Я включаю ее вместо ночника всякий раз, когда Мира просыпается с требовательным голодным криком.
Сейчас в полумраке нашей спальни не слышно ни звука, кроме кряхтения и причмокиваний дочки, торопливо сосущей грудь. Молоко течет по детскому подбородку, и я протираю нежную кожу лица мягкой салфеткой, приподнимая малышку чуть выше на локте.
— Ты моя торопыжка, — шепчу тихо на ухо, вдыхая ее запах. Им невозможно надышаться, сколько не прижимай светловолосую макушку ближе, а все мало. Провожу по щеке подушечками пальцев, и все еще не могу поверить — что вот она, моя.
Дочка.
А я — мама.
Она внимательно, по-взрослому, смотрит на меня, зажимая в кулачок волосы и дергая их вниз. Мягко высвобождаю пряди, целуя сжатые пальчики.
— Спи, малыш, хотя бы до шести.
Поднимаюсь осторожно, начиная шагать с ней на руках по привычному маршруту — вдоль стены, огибая комод, задерживаясь возле окна. За ним — метет, весь двор усыпан снегом, скрывая машины в белых сугробах. Только одно место пустует, и после каждого круга я снова и снова бросаю туда быстрый взгляд.

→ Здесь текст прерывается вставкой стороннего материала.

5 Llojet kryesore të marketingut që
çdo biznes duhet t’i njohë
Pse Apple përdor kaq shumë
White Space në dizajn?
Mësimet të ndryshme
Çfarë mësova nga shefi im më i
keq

Наконец, Мира отпускает сосок, закрывая глаза. Поправляю боди, ощупывая рукой памперс — сухой. Значит, можно ложиться.
Расправляю в люльке тонкое бежевое одеяло, связанное мамой, и определяю дочку на место, стараясь двигаться осторожнее. Но Мира даже с закрытыми глазами все равно вскидывает ручки, едва ее спинка касается матраса.
— Тшшш, — поглаживаю в успокаивающем жесте, боясь разбудить чуткий в такой момент сон. Сажусь на край кровати, слегка покачивая люльку, и закрываю глаза, на автомате продолжая говорить что-то нежное.

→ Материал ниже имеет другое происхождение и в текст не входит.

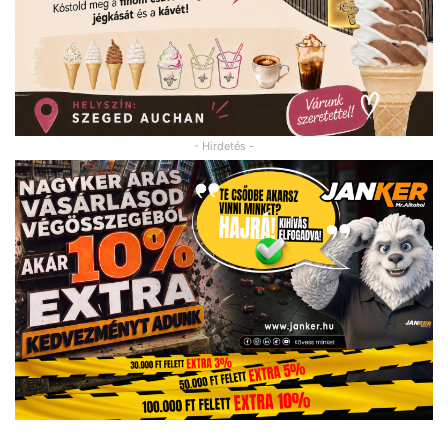
- Hirdetés -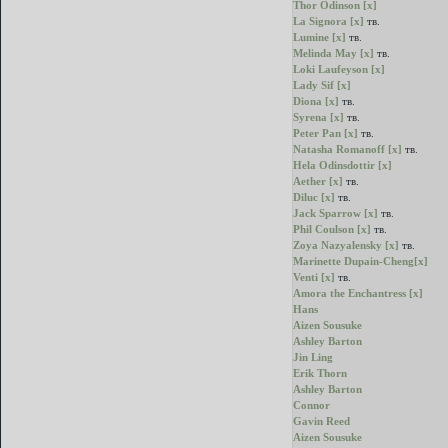
Thor Odinson [x]
La Signora [x]
тв.
Lumine [x]
тв.
Melinda May [x]
тв.
Loki Laufeyson [x]
Lady Sif [x]
Diona [x]
тв.
Syrena [x]
тв.
Peter Pan [x]
тв.
Natasha Romanoff [x]
тв.
Hela Odinsdottir [x]
Aether [x]
тв.
Diluc [x]
тв.
Jack Sparrow [x]
тв.
Phil Coulson [x]
тв.
Zoya Nazyalensky [x]
тв.
Marinette Dupain-Cheng[x]
Venti [x]
тв.
Amora the Enchantress [x]
Hans
Aizen Sousuke
Ashley Barton
Jin Ling
Erik Thorn
Ashley Barton
Connor
Gavin Reed
Aizen Sousuke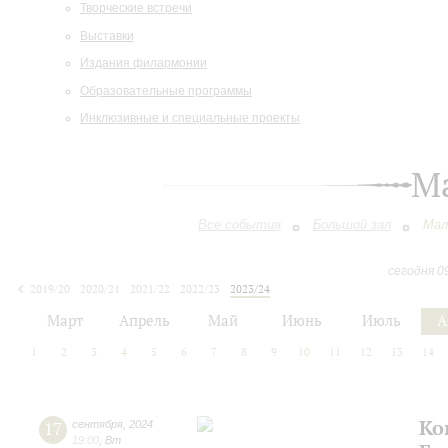
Творческие встречи
Выставки
Издания филармонии
Образовательные программы
Инклюзивные и специальные проекты
М
Все события
Большой зал
Мал
сегодня 0
2019/20
2020/21
2021/22
2022/23
2023/24
2024/25
2025/26
2026/27
Март
Апрель
Май
Июнь
Июль
А
1
2
3
4
5
6
7
8
9
10
11
12
13
14
Ко
17
сентября
,
2024
19:00
,
Вт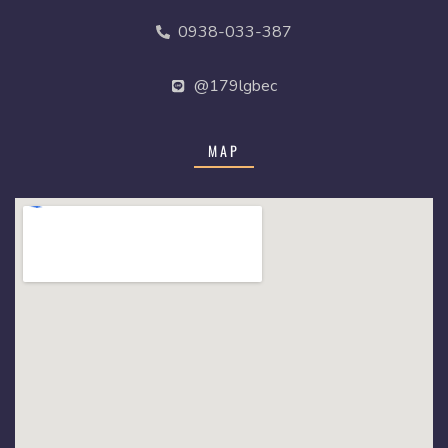
0938-033-387
@179lgbec
MAP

Когда щелкает замок входной двери, я вздрагиваю, понимая, что так и заснула — сидя. Илья заходит в квартиру, запуская с собой зимнюю прохладу. Торопливо проверяю, как укрыта Мира, поднимаясь к нему навстречу.
— Прилетел, — утыкаюсь в воротник куртки, которую он не успел снять. Поддубный прижимает меня к себе, крепко, запутывает в моих волосах пальцы, стаскивая резинку, и целует в лоб.
— Прилетел.
Мы стоим так, боясь нарушить тишину и умиротворение, царящее в сонном доме — он, все еще в верхней одежде, и я — босиком, в тонком халате, накинутом поверх ночной рубашки.
— Я скучал, Саш, — отрывается от меня, чтобы найти губы и поцеловать. Прижимаюсь к нему животом, ощущая, что и вправду — скучал, и задыхаюсь, пытаясь согреть его вечно холодные ладони.
Еще через минуту он подхватывает меня на руки, относя в дальнюю комнату, стараясь не произвести ни единого звука.
— Люблю тебя, Илья, — шепчу тихо-тихо, позволяя стянуть с себя одежду, поправляя совсем неэротичный бюстгальтер для кормящих, но он не смотрит на грудь, только в глаза.
— И я тебя, Саш, — его рубашка вместе с джинсами летят бесшумно на пол, а я закрываю глаза, отдаваясь во власть своего мужа, по которому жутко скучала все дни, что его не было в городе.
Мне так многое хочется ему рассказать, но не сейчас. Пока спит Мира, у нас нет времени на разговоры, только на самое важное.